INSTRUCTIONS FOR THE TASK:
Word for word, print out all of the data, omitting every image.

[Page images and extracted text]

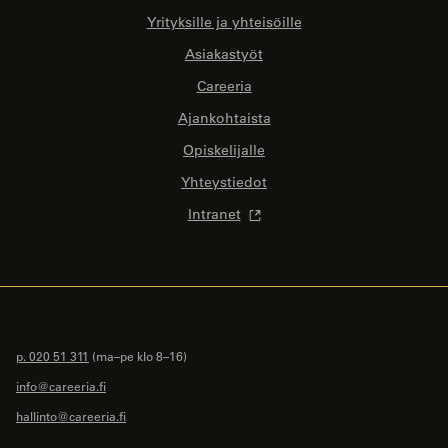
Yrityksille ja yhteisöille
Asiakastyöt
Careeria
Ajankohtaista
Opiskelijalle
Yhteystiedot
Intranet
p. 020 51 311
(ma–pe klo 8–16)
info@careeria.fi
hallinto@careeria.fi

RESULT:
Yrityksille ja yhteisöille
Asiakastyöt
Careeria
Ajankohtaista
Opiskelijalle
Yhteystiedot
Intranet
p. 020 51 311
(ma–pe klo 8–16)
info@careeria.fi
hallinto@careeria.fi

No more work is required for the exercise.